Start of Source material

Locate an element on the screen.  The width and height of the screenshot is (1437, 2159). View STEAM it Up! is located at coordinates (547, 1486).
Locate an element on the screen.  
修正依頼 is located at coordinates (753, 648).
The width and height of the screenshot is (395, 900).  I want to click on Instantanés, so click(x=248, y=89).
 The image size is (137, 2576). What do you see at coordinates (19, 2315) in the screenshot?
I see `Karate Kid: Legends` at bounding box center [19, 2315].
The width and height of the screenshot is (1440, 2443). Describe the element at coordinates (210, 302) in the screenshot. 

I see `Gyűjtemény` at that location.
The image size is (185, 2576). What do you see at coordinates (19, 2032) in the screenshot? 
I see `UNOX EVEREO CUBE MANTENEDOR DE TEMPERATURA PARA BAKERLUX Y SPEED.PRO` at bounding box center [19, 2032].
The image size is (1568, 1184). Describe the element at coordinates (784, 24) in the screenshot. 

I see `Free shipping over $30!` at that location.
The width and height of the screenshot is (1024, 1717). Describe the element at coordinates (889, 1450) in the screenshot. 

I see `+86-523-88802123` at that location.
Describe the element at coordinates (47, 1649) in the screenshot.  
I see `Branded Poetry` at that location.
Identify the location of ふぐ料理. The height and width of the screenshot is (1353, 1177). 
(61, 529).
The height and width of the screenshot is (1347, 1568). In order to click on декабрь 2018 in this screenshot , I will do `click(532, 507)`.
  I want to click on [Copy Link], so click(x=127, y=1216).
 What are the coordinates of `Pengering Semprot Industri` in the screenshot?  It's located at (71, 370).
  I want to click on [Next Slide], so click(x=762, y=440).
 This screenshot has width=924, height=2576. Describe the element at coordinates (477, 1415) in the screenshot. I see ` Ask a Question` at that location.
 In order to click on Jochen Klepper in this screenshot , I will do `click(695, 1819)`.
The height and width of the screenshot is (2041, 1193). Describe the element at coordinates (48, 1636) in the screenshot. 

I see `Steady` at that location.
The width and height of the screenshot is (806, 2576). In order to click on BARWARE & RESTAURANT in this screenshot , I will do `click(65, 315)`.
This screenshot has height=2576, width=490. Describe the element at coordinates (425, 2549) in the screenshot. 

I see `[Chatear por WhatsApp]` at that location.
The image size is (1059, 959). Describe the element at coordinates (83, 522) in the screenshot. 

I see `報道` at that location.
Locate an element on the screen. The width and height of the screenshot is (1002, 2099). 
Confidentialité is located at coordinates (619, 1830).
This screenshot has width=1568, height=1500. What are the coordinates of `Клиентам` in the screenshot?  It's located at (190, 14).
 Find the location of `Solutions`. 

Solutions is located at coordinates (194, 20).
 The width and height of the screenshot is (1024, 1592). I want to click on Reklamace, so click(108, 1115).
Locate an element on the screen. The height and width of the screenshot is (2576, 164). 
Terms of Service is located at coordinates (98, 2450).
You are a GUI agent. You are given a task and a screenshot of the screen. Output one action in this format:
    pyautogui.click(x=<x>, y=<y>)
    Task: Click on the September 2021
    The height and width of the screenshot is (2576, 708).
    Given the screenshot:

End of Source material

== What you are asked to do ==
Reproduce all of the data. Leave every line unchanged.

== Output ==
Locate an element on the screen.  The width and height of the screenshot is (1437, 2159). View STEAM it Up! is located at coordinates (547, 1486).
Locate an element on the screen.  
修正依頼 is located at coordinates (753, 648).
The width and height of the screenshot is (395, 900).  I want to click on Instantanés, so click(x=248, y=89).
 The image size is (137, 2576). What do you see at coordinates (19, 2315) in the screenshot?
I see `Karate Kid: Legends` at bounding box center [19, 2315].
The width and height of the screenshot is (1440, 2443). Describe the element at coordinates (210, 302) in the screenshot. 

I see `Gyűjtemény` at that location.
The image size is (185, 2576). What do you see at coordinates (19, 2032) in the screenshot? 
I see `UNOX EVEREO CUBE MANTENEDOR DE TEMPERATURA PARA BAKERLUX Y SPEED.PRO` at bounding box center [19, 2032].
The image size is (1568, 1184). Describe the element at coordinates (784, 24) in the screenshot. 

I see `Free shipping over $30!` at that location.
The width and height of the screenshot is (1024, 1717). Describe the element at coordinates (889, 1450) in the screenshot. 

I see `+86-523-88802123` at that location.
Describe the element at coordinates (47, 1649) in the screenshot.  
I see `Branded Poetry` at that location.
Identify the location of ふぐ料理. The height and width of the screenshot is (1353, 1177). 
(61, 529).
The height and width of the screenshot is (1347, 1568). In order to click on декабрь 2018 in this screenshot , I will do `click(532, 507)`.
  I want to click on [Copy Link], so click(x=127, y=1216).
 What are the coordinates of `Pengering Semprot Industri` in the screenshot?  It's located at (71, 370).
  I want to click on [Next Slide], so click(x=762, y=440).
 This screenshot has width=924, height=2576. Describe the element at coordinates (477, 1415) in the screenshot. I see ` Ask a Question` at that location.
 In order to click on Jochen Klepper in this screenshot , I will do `click(695, 1819)`.
The height and width of the screenshot is (2041, 1193). Describe the element at coordinates (48, 1636) in the screenshot. 

I see `Steady` at that location.
The width and height of the screenshot is (806, 2576). In order to click on BARWARE & RESTAURANT in this screenshot , I will do `click(65, 315)`.
This screenshot has height=2576, width=490. Describe the element at coordinates (425, 2549) in the screenshot. 

I see `[Chatear por WhatsApp]` at that location.
The image size is (1059, 959). Describe the element at coordinates (83, 522) in the screenshot. 

I see `報道` at that location.
Locate an element on the screen. The width and height of the screenshot is (1002, 2099). 
Confidentialité is located at coordinates (619, 1830).
This screenshot has width=1568, height=1500. What are the coordinates of `Клиентам` in the screenshot?  It's located at (190, 14).
 Find the location of `Solutions`. 

Solutions is located at coordinates (194, 20).
 The width and height of the screenshot is (1024, 1592). I want to click on Reklamace, so click(108, 1115).
Locate an element on the screen. The height and width of the screenshot is (2576, 164). 
Terms of Service is located at coordinates (98, 2450).
You are a GUI agent. You are given a task and a screenshot of the screen. Output one action in this format:
    pyautogui.click(x=<x>, y=<y>)
    Task: Click on the September 2021
    The height and width of the screenshot is (2576, 708).
    Given the screenshot:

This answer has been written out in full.